All in the past six weeks. That schedule would fatigue any team.
I miss a lot of things about being in full-time professional rugby, but airports, long haul flights and hotel rooms are not on that list. The New Zealand travel schedule is perhaps the most arduous I can remember.
While racking up frequent flyer points sounds glamorous, I can assure it is not. It is a hard and exhausting grind. Not only is it fatiguing but the fatigue is accumulative. For some of the New Zealanders it would be their third trip to South Africa and their second to Argentina in eight months. On the end of Super Rugby season that started in January, then June internationals, frequent trips across “the ditch” to Australia and then the Rugby Championship, there are a lot of tired workers from the south.
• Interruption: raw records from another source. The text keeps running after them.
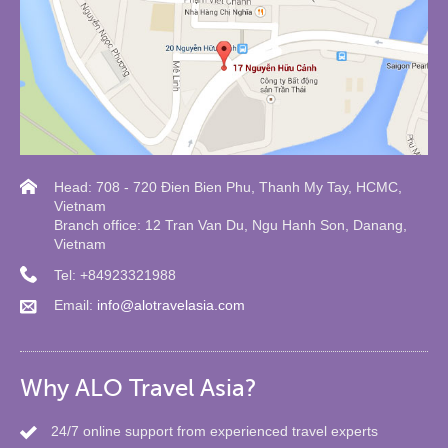
Head: 708 - 720 Đien Bien Phu, Thanh My Tay, HCMC,
Vietnam
Branch office: 12 Tran Van Du, Ngu Hanh Son, Danang,
Vietnam
Tel: +84923321988
Email:
info@alotravelasia.com
Why ALO Travel Asia?
24/7 online support from experienced travel experts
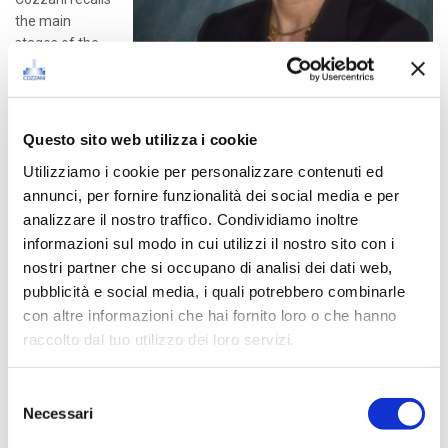
the main
stages of the
Company’s
history, from
1946 when her
father and founder Mario Cozzani, began to design and make
Questo sito web utilizza i cookie
valves in the small workshop in his backyard, up to the industry-
Utilizziamo i cookie per personalizzare contenuti ed
leading Company which has become today.
annunci, per fornire funzionalità dei social media e per
analizzare il nostro traffico. Condividiamo inoltre
Please find here below the link for the podcast (italian only).
informazioni sul modo in cui utilizzi il nostro sito con i
nostri partner che si occupano di analisi dei dati web,
RADIO24 – Podcast
pubblicità e social media, i quali potrebbero combinarle
con altre informazioni che hai fornito loro o che hanno
raccolto dal tuo utilizzo dei loro servizi.
Latest Posts
Selezione
Necessari
del
consenso
How we tackle Scope 2 Emissions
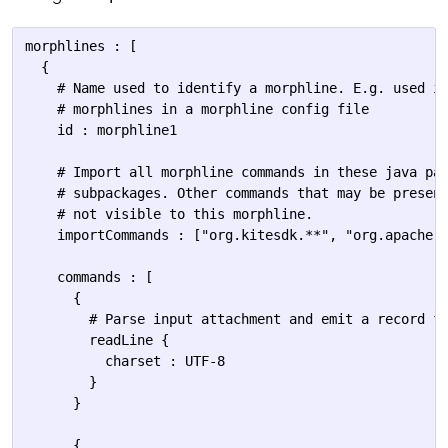
morphlines : [

  {

    # Name used to identify a morphline. E.g. used if
    # morphlines in a morphline config file

    id : morphline1

    # Import all morphline commands in these java pac
    # subpackages. Other commands that may be present
    # not visible to this morphline.

    importCommands : ["org.kitesdk.**", "org.apache.s
    commands : [

      {

        # Parse input attachment and emit a record fo
        readLine {

          charset : UTF-8

        }

      }

      {
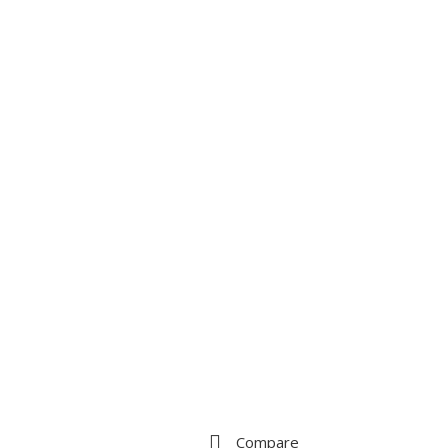
Compare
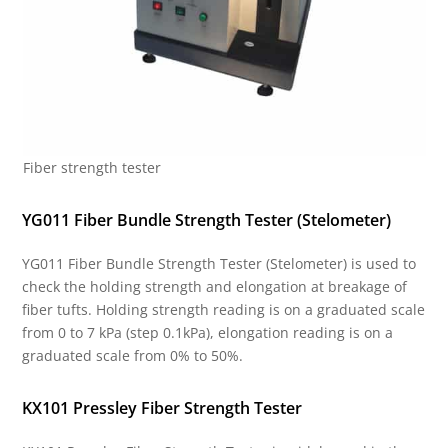
Fiber strength tester
YG011 Fiber Bundle Strength Tester (Stelometer)
YG011 Fiber Bundle Strength Tester (Stelometer) is used to
check the holding strength and elongation at breakage of
fiber tufts. Holding strength reading is on a graduated scale
from 0 to 7 kPa (step 0.1kPa), elongation reading is on a
graduated scale from 0% to 50%.
KX101 Pressley Fiber Strength Tester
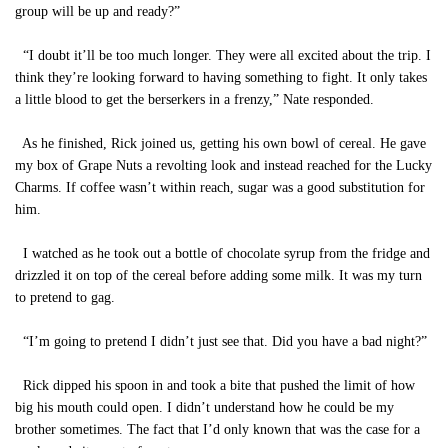
group will be up and ready?”
“I doubt it’ll be too much longer. They were all excited about the trip. I
think they’re looking forward to having something to fight. It only takes
a little blood to get the berserkers in a frenzy,” Nate responded.
As he finished, Rick joined us, getting his own bowl of cereal. He gave
my box of Grape Nuts a revolting look and instead reached for the Lucky
Charms. If coffee wasn’t within reach, sugar was a good substitution for
him.
I watched as he took out a bottle of chocolate syrup from the fridge and
drizzled it on top of the cereal before adding some milk. It was my turn
to pretend to gag.
“I’m going to pretend I didn’t just see that. Did you have a bad night?”
Rick dipped his spoon in and took a bite that pushed the limit of how
big his mouth could open. I didn’t understand how he could be my
brother sometimes. The fact that I’d only known that was the case for a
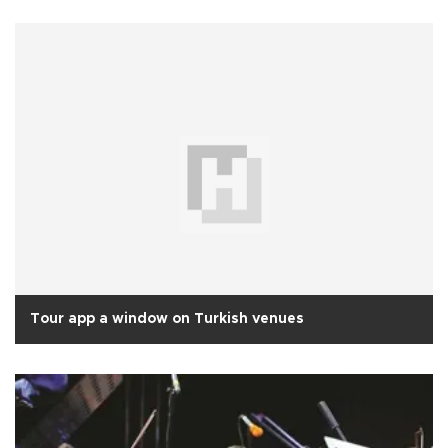
Tour app a window on Turkish venues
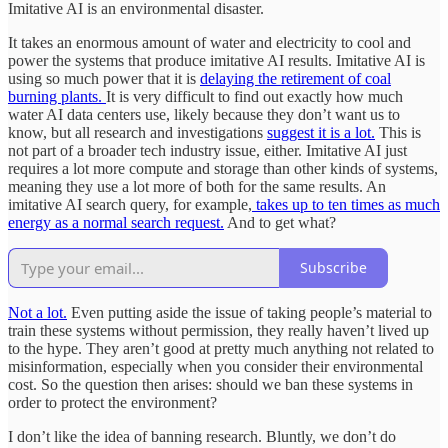
Imitative AI is an environmental disaster.
It takes an enormous amount of water and electricity to cool and
power the systems that produce imitative AI results. Imitative AI is
using so much power that it is
delaying the retirement of coal
burning plants.
It is very difficult to find out exactly how much
water AI data centers use, likely because they don’t want us to
know, but all research and investigations
suggest it is a lot.
This is
not part of a broader tech industry issue, either. Imitative AI just
requires a lot more compute and storage than other kinds of systems,
meaning they use a lot more of both for the same results. An
imitative AI search query, for example,
takes up to ten times as much
energy as a normal search request.
And to get what?
Subscribe
Not a lot.
Even putting aside the issue of taking people’s material to
train these systems without permission, they really haven’t lived up
to the hype. They aren’t good at pretty much anything not related to
misinformation, especially when you consider their environmental
cost. So the question then arises: should we ban these systems in
order to protect the environment?
I don’t like the idea of banning research. Bluntly, we don’t do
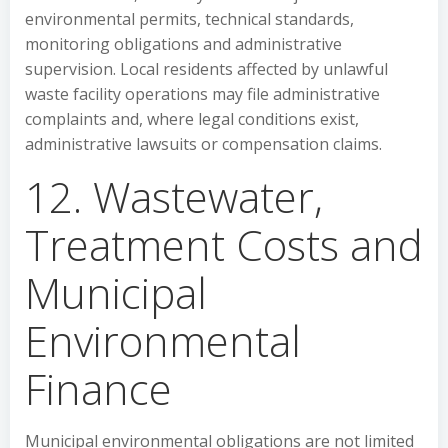
environmental permits, technical standards,
monitoring obligations and administrative
supervision. Local residents affected by unlawful
waste facility operations may file administrative
complaints and, where legal conditions exist,
administrative lawsuits or compensation claims.
12. Wastewater,
Treatment Costs and
Municipal
Environmental
Finance
Municipal environmental obligations are not limited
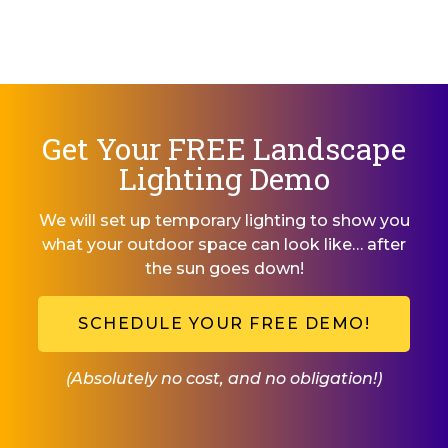
Get Your FREE Landscape
Lighting Demo
We will set up temporary lighting to show you
what your outdoor space can look like… after
the sun goes down!
SCHEDULE YOUR FREE DEMO!
(Absolutely no cost, and no obligation!)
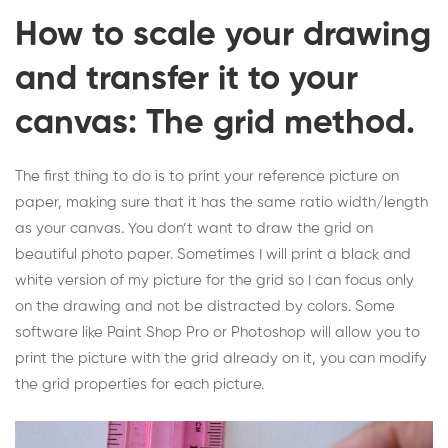
How to scale your drawing
and transfer it to your
canvas: The grid method.
The first thing to do is to print your reference picture on
paper, making sure that it has the same ratio width/length
as your canvas. You don’t want to draw the grid on
beautiful photo paper. Sometimes I will print a black and
white version of my picture for the grid so I can focus only
on the drawing and not be distracted by colors. Some
software like Paint Shop Pro or Photoshop will allow you to
print the picture with the grid already on it, you can modify
the grid properties for each picture.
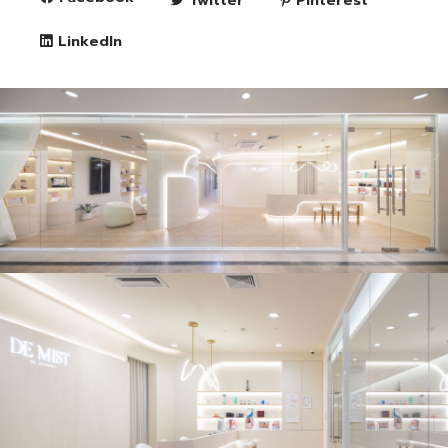
LinkedIn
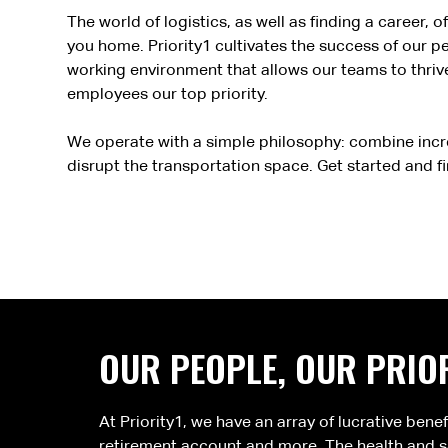
The world of logistics, as well as finding a career
you home. Priority1 cultivates the success of our 
working environment that allows our teams to thrive
employees our top priority.
We operate with a simple philosophy: combine incr
disrupt the transportation space. Get started and f
OUR PEOPLE, OUR PRIOR
At Priority1, we have an array of lucrative bene
retirement account and more. The health and sa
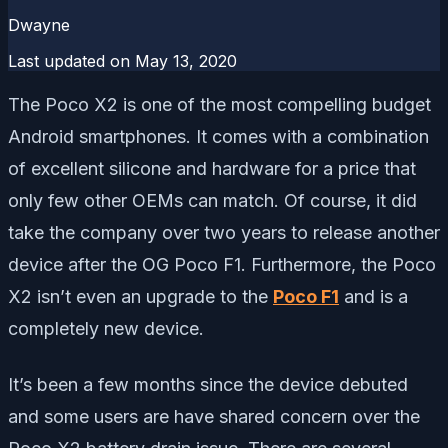
Dwayne
Last updated on
May 13, 2020
The Poco X2 is one of the most compelling budget
Android smartphones. It comes with a combination
of excellent silicone and hardware for a price that
only few other OEMs can match. Of course, it did
take the company over two years to release another
device after the OG Poco F1. Furthermore, the Poco
X2 isn’t even an upgrade to the
Poco F1
and is a
completely new device.
It’s been a few months since the device debuted
and some users are have shared concern over the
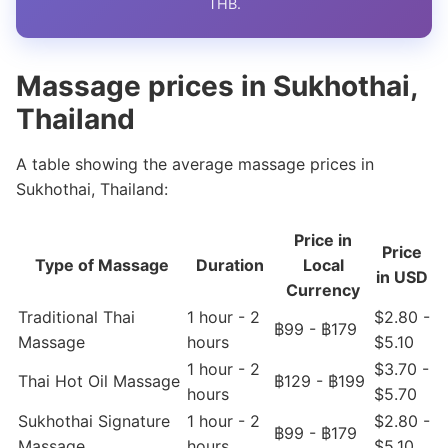
THB.
Massage prices in Sukhothai,
Thailand
A table showing the average massage prices in
Sukhothai, Thailand:
Price in
Price
Type of Massage
Duration
Local
in USD
Currency
Traditional Thai
1 hour - 2
$2.80 -
฿99 - ฿179
Massage
hours
$5.10
1 hour - 2
$3.70 -
Thai Hot Oil Massage
฿129 - ฿199
hours
$5.70
Sukhothai Signature
1 hour - 2
$2.80 -
฿99 - ฿179
Massage
hours
$5.10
That means New Zealand were vulnerable in Chicago and Ireland exploited that vulnerability. New Zealand were out-tackled, out-attacked, out-thought and most astonishingly out-enthused. Ireland’s energy and purpose were simply extraordinary.
In Dublin, that Kiwi vulnerability will not exist. From bitter experience I can guarantee that inside the chest of a New Zealander who has just lost a big game of rugby, beats a cold, pitiless heart, hell bent on inflicting pain, suffering and revenge.
The true worth of this Irish team will be measured in how they play at the Aviva against a bunch of extremely pissed off New Zealanders.
Ireland must produce another high energy, ultra-enthusiastic performance, but this time on Irish soil. To observe the mental resilience of the Irish will be fascinating.
Essentially, this week they must bring an even higher standard of attacking mindset to the Aviva than they did at Soldier Field if they are to win.
The mantra must be: “Score three tries we have a chance. Score four and we have a big chance. Score five and we will win.” Ireland cannot rope-a-dope New Zealand.
The New Zealanders will be playing with a special intensity.
The people in the Canterbury region of the South Island are enduring the devastation of yet another catastrophic earthquake. While my mates in Christchurch tell me that the city has been relatively spared, after the demolition of 2011, it is now the town of Kaikoura and the people north of Christchurch that are suffering.
Cantabrians are the toughest competitors I have ever dealt with on a rugby field. Off it, they are some of the most wonderfully generous people I have met. They are hurting, but as a community they remain tough, united and positive.
While all in the rugby world wish to send their best wishes and support to the New Zealanders affected, the men wearing the black jerseys know that a big performance from them will bring some joy to those whose hearts have been broken, but whose spirit remains indomitable.
While we are all interested in a potentially, great game of rugby, there is something much more important than rugby happening on the South Island. Many good and honest people are trying to pick up the pieces of shattered lives.
Yet, no matter how intolerably difficult a personal situations gets for a Kiwi, their life it is always that little much easier to deal with when their beloved rugby team wins.
No matter this week’s score, those people will never, ever be beaten.